### Summarization & Generating Sample QA
A common use case is wanting to summarize long documents. This naturally runs into the context window limitations. Unlike in question-answering, you can't just do some semantic search hacks to only select the chunks of text most relevant to the question (because, in this case, there is no particular question - you want to summarize everything). So what do you do then?

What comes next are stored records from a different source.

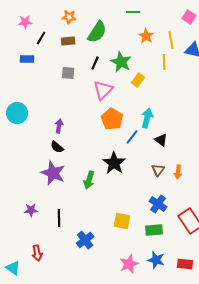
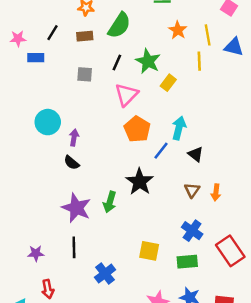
pink star: (25, 22) -> (18, 39), moved
cyan circle: (17, 113) -> (48, 122), moved
purple star: (53, 173) -> (76, 208), moved
purple star: (31, 210) -> (36, 253), moved

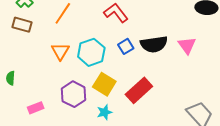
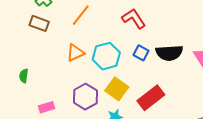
blue square: (126, 46) -> (141, 53), turned -35
orange triangle: (60, 51) -> (75, 53), turned 30

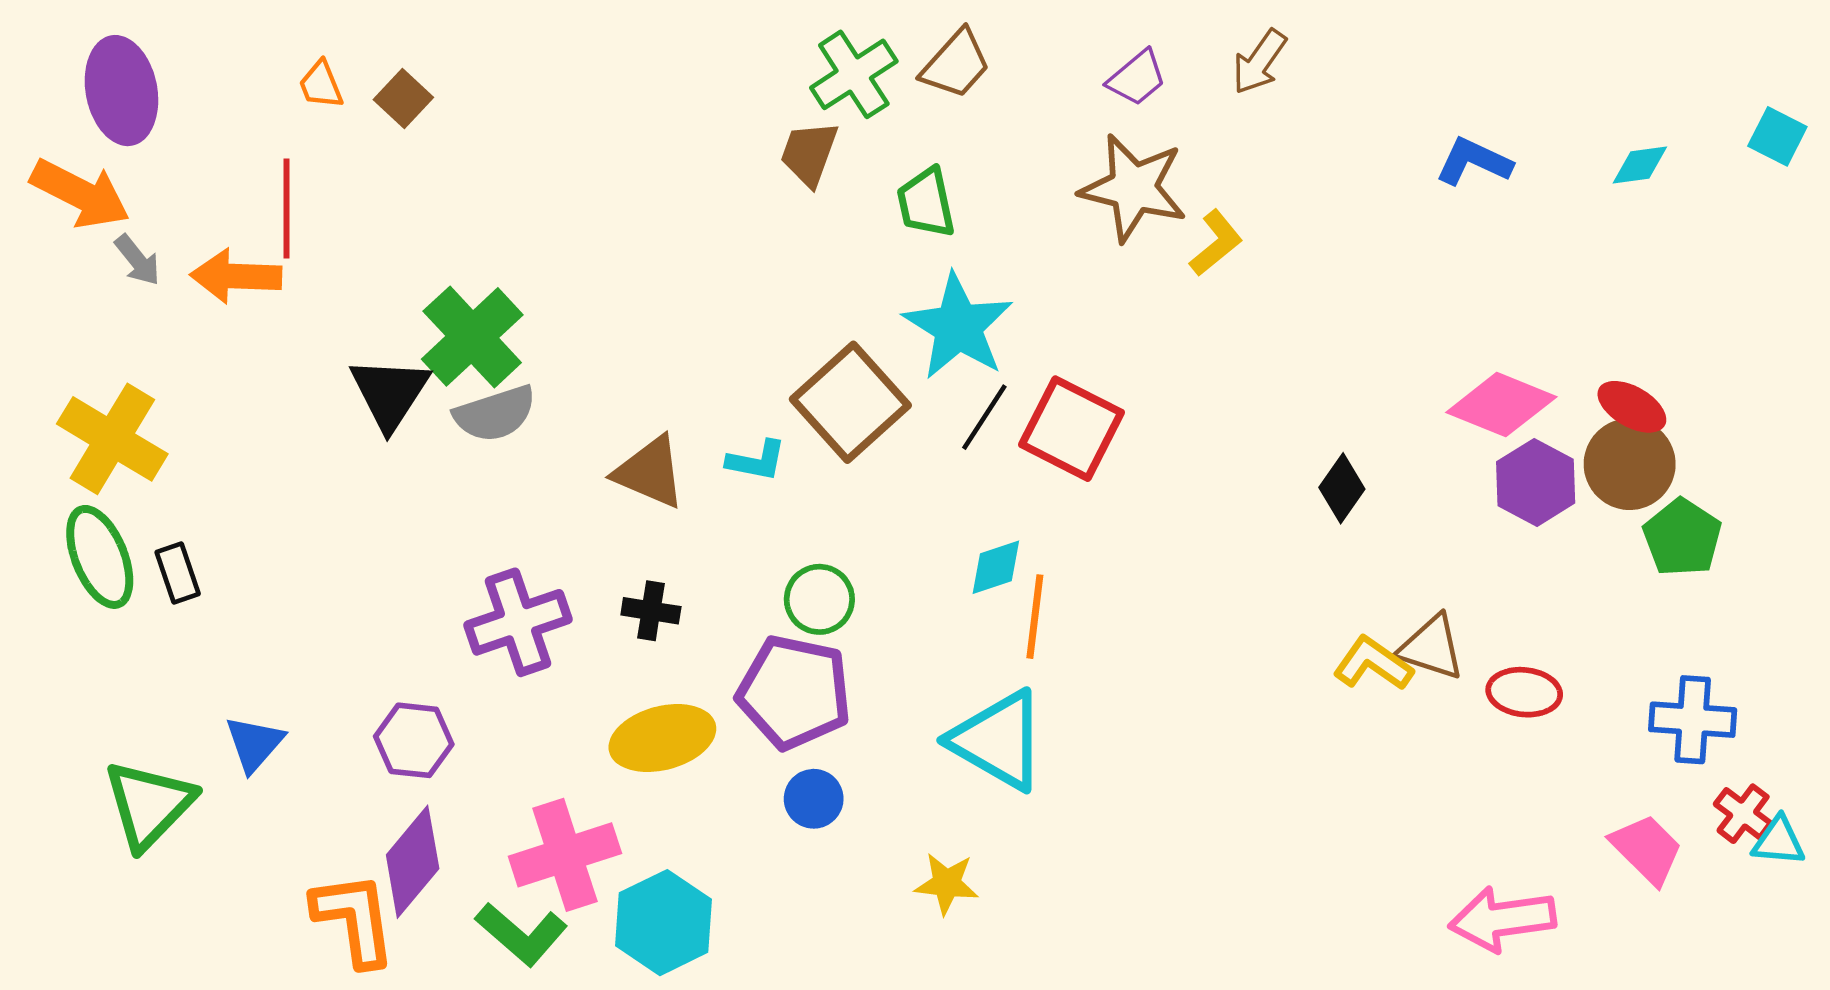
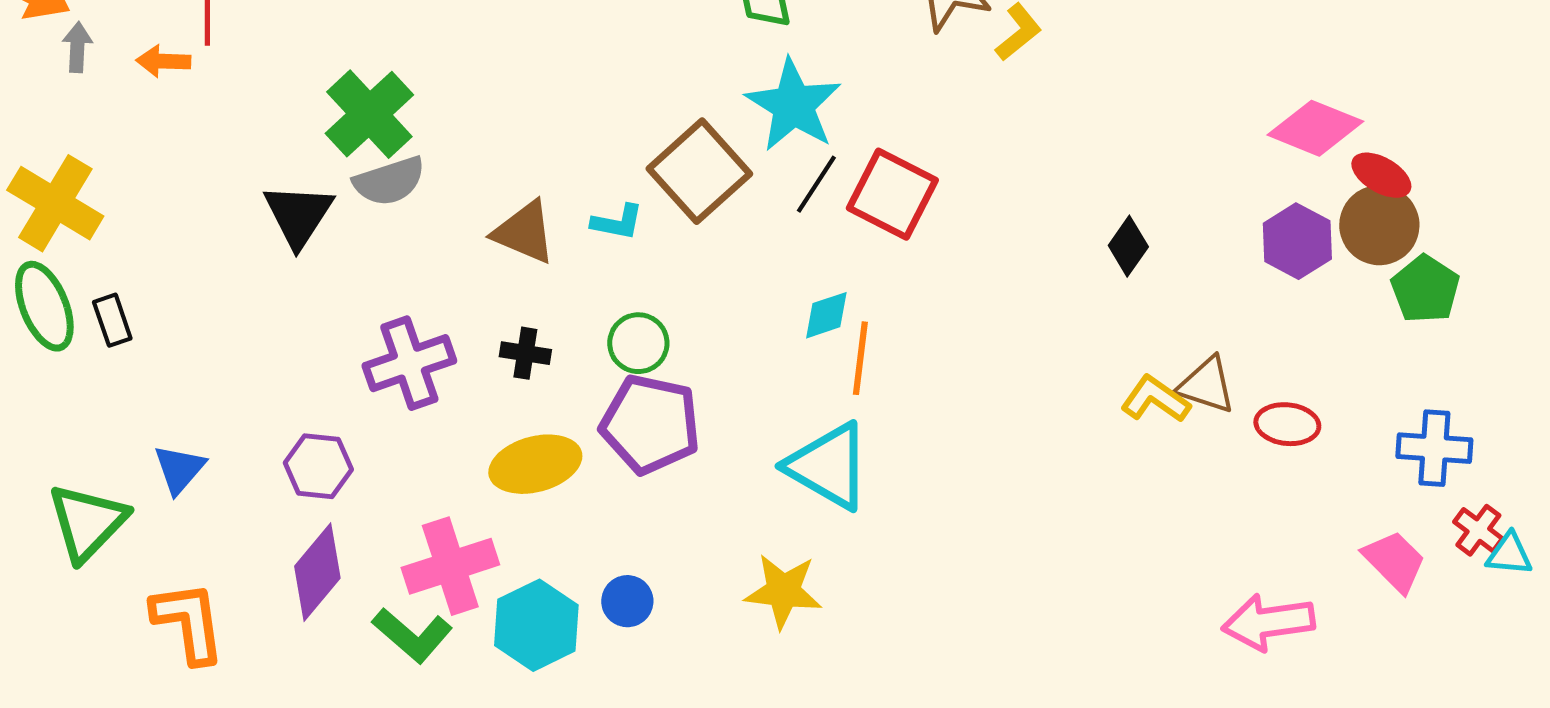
gray arrow: (138, 260) -> (77, 47), turned -138
orange arrow: (236, 276) -> (163, 61), size x0.7
black triangle: (390, 393) -> (298, 215), moved
pink diamond: (1501, 405) -> (1315, 128), moved
green circle: (819, 599) -> (638, 343), moved
blue circle: (814, 799) -> (627, 601), moved
yellow star: (947, 884) -> (783, 591), size x1.4
orange L-shape: (354, 919) -> (188, 622), moved

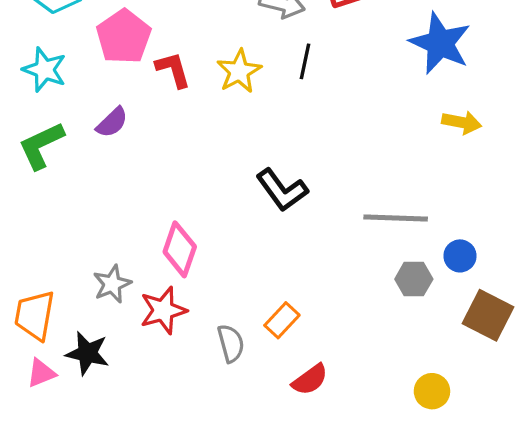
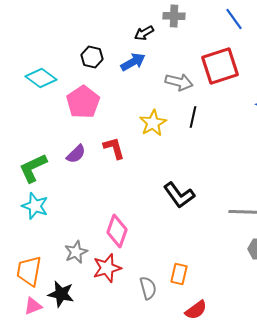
cyan star: (45, 70) -> (35, 206), moved
red L-shape: (173, 70) -> (114, 148), moved
orange rectangle: (282, 320) -> (179, 274), turned -30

The most common way around this is to split the documents into chunks and then do summarization in a recursive manner. By this we mean you first summarize each chunk by itself, then you group the summaries into chunks and summarize each chunk of summaries, and continue doing that until only one is left.

#### Set Environment variables

In [1]:
import os  
import json  
import openai
from Utilities.envVars import *

# Set Search Service endpoint, index name, and API key from environment variables
indexName = SearchIndex

# Set OpenAI API key and endpoint
openai.api_type = "azure"
openai.api_version = OpenAiVersion
openai_api_key = OpenAiKey
assert openai_api_key, "ERROR: Azure OpenAI Key is missing"
openai.api_key = openai_api_key
openAiEndPoint = f"{OpenAiEndPoint}"
assert openAiEndPoint, "ERROR: Azure OpenAI Endpoint is missing"
assert "openai.azure.com" in openAiEndPoint.lower(), "ERROR: Azure OpenAI Endpoint should be in the form: \n\n\t<your unique endpoint identifier>.openai.azure.com"
openai.api_base = openAiEndPoint

#### Summarize the document/PDF (instead of getting that data from Vector store or document reposit)

In [2]:
# Import required libraries
# Import required libraries
from langchain.llms.openai import AzureOpenAI, OpenAI
from langchain.embeddings.openai import OpenAIEmbeddings
from langchain.text_splitter import RecursiveCharacterTextSplitter
from langchain.document_loaders import (
    PDFMinerLoader,
    UnstructuredFileLoader,
)

In [3]:
# Flexibility to change the call to OpenAI or Azure OpenAI
embeddingModelType = "azureopenai"

# Set the file name and the namespace for the index
fileName = "Fabric Get Started.pdf"
fabricGetStartedPath = "Data/PDF/" + fileName
# Load the PDF with Document Loader available from Langchain
loader = PDFMinerLoader(fabricGetStartedPath)
rawDocs = loader.load()
# Set the source 
for doc in rawDocs:
    doc.metadata['source'] = fabricGetStartedPath

textSplitter = RecursiveCharacterTextSplitter(chunk_size=1500, chunk_overlap=0)
docs = textSplitter.split_documents(rawDocs)

In [4]:
print("Number of documents chunks generated from PDF : ", len(docs))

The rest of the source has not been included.